東京オリパラの延期決定、中止回避も強い危機感

  • 2020年4月6日

都内の宿泊業「経営維持できるか」

 東京オリンピック(五輪)・パラリンピックの来年夏までの延期が決まった。観戦者や大会関係者の受け入れを予定していた東京都内の宿泊業の関係者は、大会の中止が回避されたことにひとまず安堵(あんど)するが、来年の開催まで経営を維持できるか、強い危機感を抱いている。

 「中止が回避され、来年に希望がつながった。ただ、そこまで持ちこたえられるかどうか」。東京都ホテル旅館生活衛生同業組合(東京旅組)の関係者は語る。

 世界保健機関(WHO)は3月11日、新型コロナウイルス感染症の世界的な大流行「パンデミック」を宣言。安倍晋三首相は同24日、7月に開幕予定だった五輪の来年夏までの延期を表明した。

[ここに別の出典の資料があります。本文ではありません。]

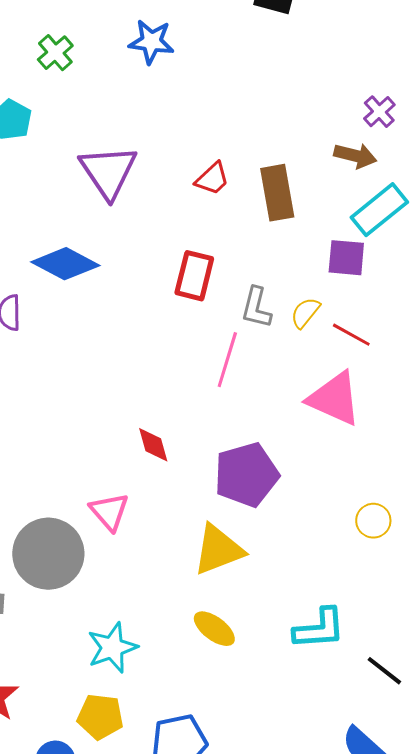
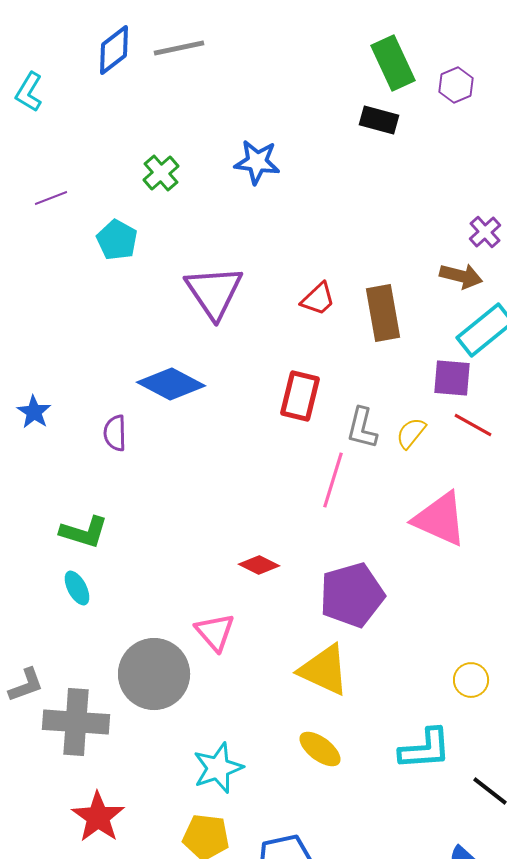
red line: (351, 335) -> (473, 425), moved
red diamond: (153, 445) -> (259, 565), turned -48
yellow circle: (373, 521) -> (471, 680), moved
yellow triangle: (218, 550) -> (324, 670), turned 46

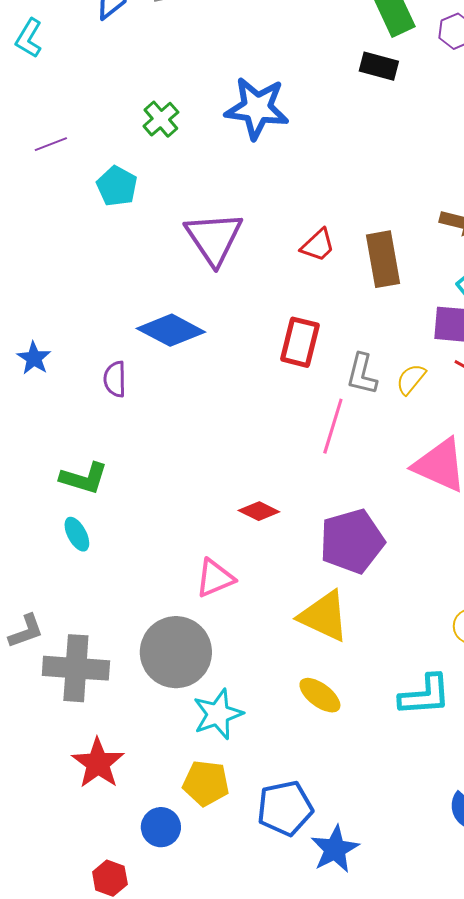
blue star: (257, 162) -> (257, 108), size x1.4
pink triangle: (215, 632) -> (215, 578), turned 48
gray circle: (154, 674) -> (176, 652), moved

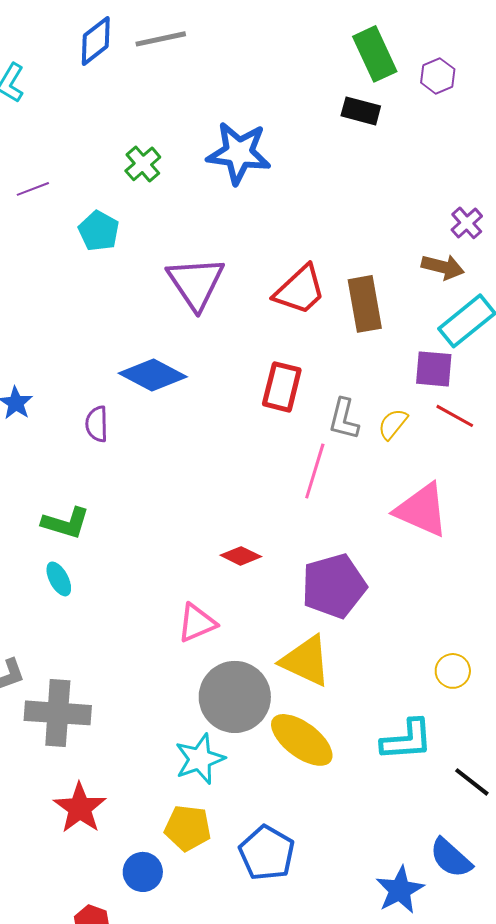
red trapezoid: (318, 245) -> (300, 290), size x1.5
gray circle: (176, 652) -> (235, 697), moved
yellow ellipse: (320, 695) -> (302, 740), size x1.5
blue pentagon: (285, 808) -> (267, 853), turned -30
blue star: (335, 849) -> (400, 890), moved

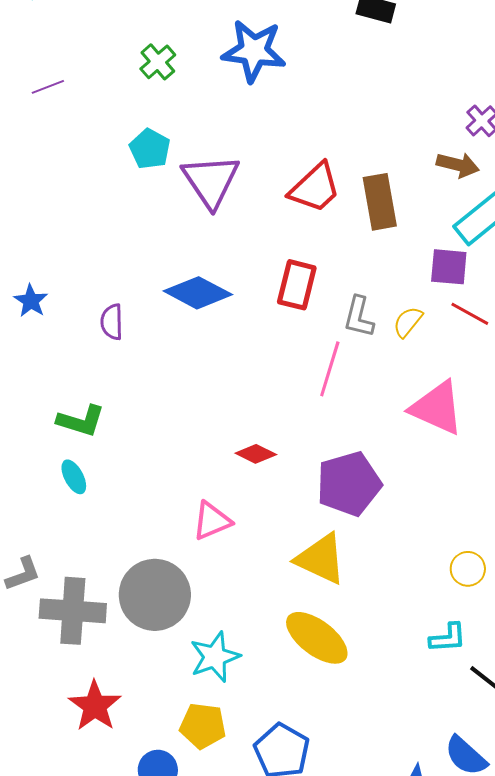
cyan pentagon: (99, 231) -> (150, 149), moved
blue diamond: (153, 375) -> (198, 293), moved
gray circle: (235, 697) -> (155, 595), moved
cyan L-shape: (407, 740) -> (448, 638), moved, size x0.7

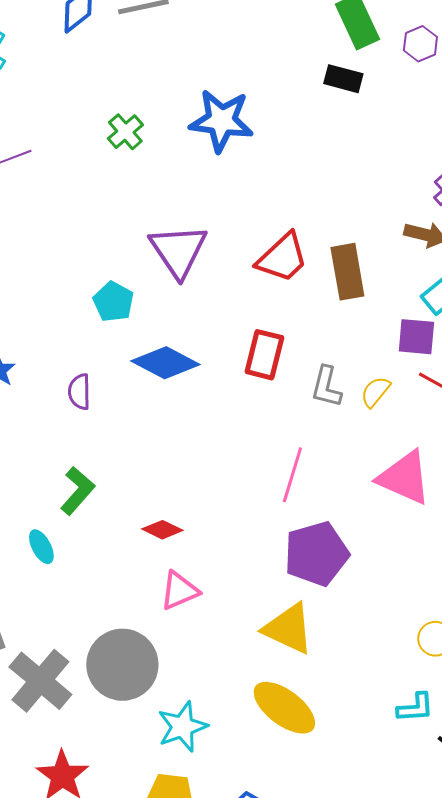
cyan pentagon: (150, 149) -> (113, 302), moved
pink line: (330, 369) -> (292, 475), moved
green L-shape: (81, 421) -> (77, 491), moved, turned -66
red diamond: (256, 454) -> (162, 530), moved
gray cross: (73, 611) -> (40, 681), turned 36

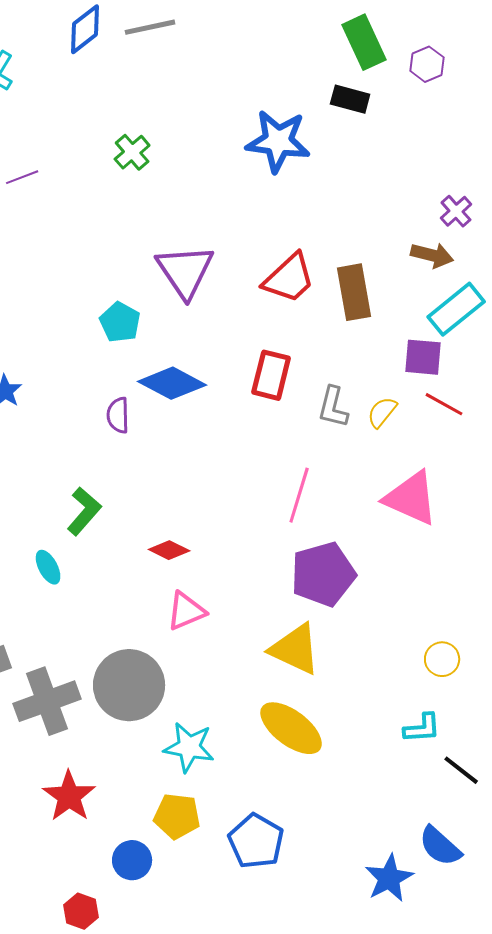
blue star: (221, 121) -> (278, 141), moved
purple semicircle: (79, 392) -> (118, 415), moved
gray cross: (40, 681) -> (47, 701), turned 30
cyan star: (182, 727) -> (189, 747), turned 30

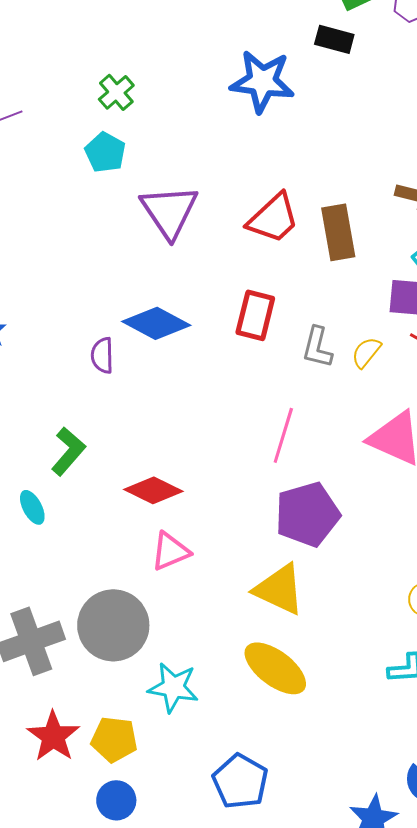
cyan pentagon: (120, 322) -> (105, 152), moved
red diamond: (169, 550) -> (153, 490), size x1.4
yellow pentagon: (177, 816) -> (114, 739), moved

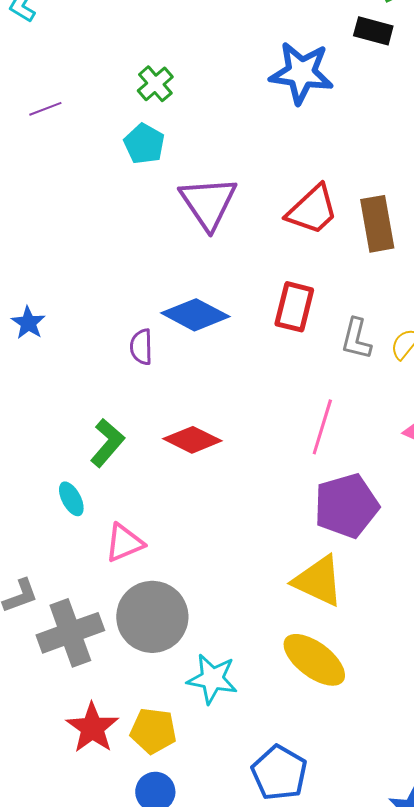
red diamond: (153, 490) -> (192, 440), moved
pink triangle: (170, 551) -> (124, 543), moved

 東京旅組の関係者によると、五輪関係者の宿泊は、東京旅組に加盟する836軒のうち、100軒程度が受け入れる予定だった。五輪の組織委員会が昨年4月ごろから旅行会社を通して客室を確保。ただ、開催延期により、これら客室は全てキャンセルされる。

 五輪の開催いかんに関わらず、旅館・ホテルの足元の経営は非常に厳しい状況だ。東京旅組では、キャンセル額などの数字は出していないものの、「惨憺(さんたん)たる状況」という。ある組合員旅館は、7、8月の五輪・パラリンピック開催予定期間中、「部屋がほとんど埋まっていたが、全てキャンセル」。別の組合員ホテルは「2月下旬のリニューアルオープン以来、1カ月間でお客さまが3人」という悲惨な状況だ。

 「売り上げが半分ならいい方。昨年までのインバウンド景気で内部留保をため込んでいる旅館や大手のホテルは来年の五輪までなんとか持ちこたえるだろうが、中小などは厳しい」と組合関係者は危機感を募らせる。

 東京旅組は3月19日、東京都の小池百合子知事宛てに新型コロナウイルス対策の要望書を提出している。要望は返済の一時猶予など柔軟な対応を金融機関に働き掛けることや、都の特別融資制度の創設、収束後の誘客に向けた取り組みなど6項目からなる。

 東京旅組は総額2500万円の「新型コロナウイルス感染症対策補助金」も確保し、組合員に一定額を補助。感染症予防対策資金に充ててもらっている。

 客室20室規模のある組合員旅館は、東京五輪・パラリンピック期間の宿泊予約を3月半ばから受け付ける予定だったが、開催の延期で予定を変更。現在は6月末までしか受け付けていない。経営者は「先(6月まで)の予約は20~30件程度。3月の3連休は、20日はビジネス客5人、21日は外国人客2人のみだった」。宿が所在する区に新型コロナウイルス対策融資を申し込んだが、「窓口が混み合っており、現在も審査中の状況」。経営者は行政のスピーディーな対応を求めている。

 都内の観光地にある別の組合員旅館は、五輪開催期間の宿泊予約が全てキャンセルになった。外国人観光客の宿泊比率が100%近くを占めていたこともあり、「直近の予約もゼロ」(経営者)と極めて厳しい状況だ。政府系金融機関の特別貸付に融資を申し込んだが、審査に10日程度かかる見込みという。

 経営者は「事態が収束し、(通常通り)予約が入りだすのは10、11月ごろではないか」と長期戦を覚悟する。「街はオーバーツーリズムで悲鳴を上げていた。同じ過ちを繰り返さないよう、この時期を利用して、街ぐるみで対策を考える」と前を見据える。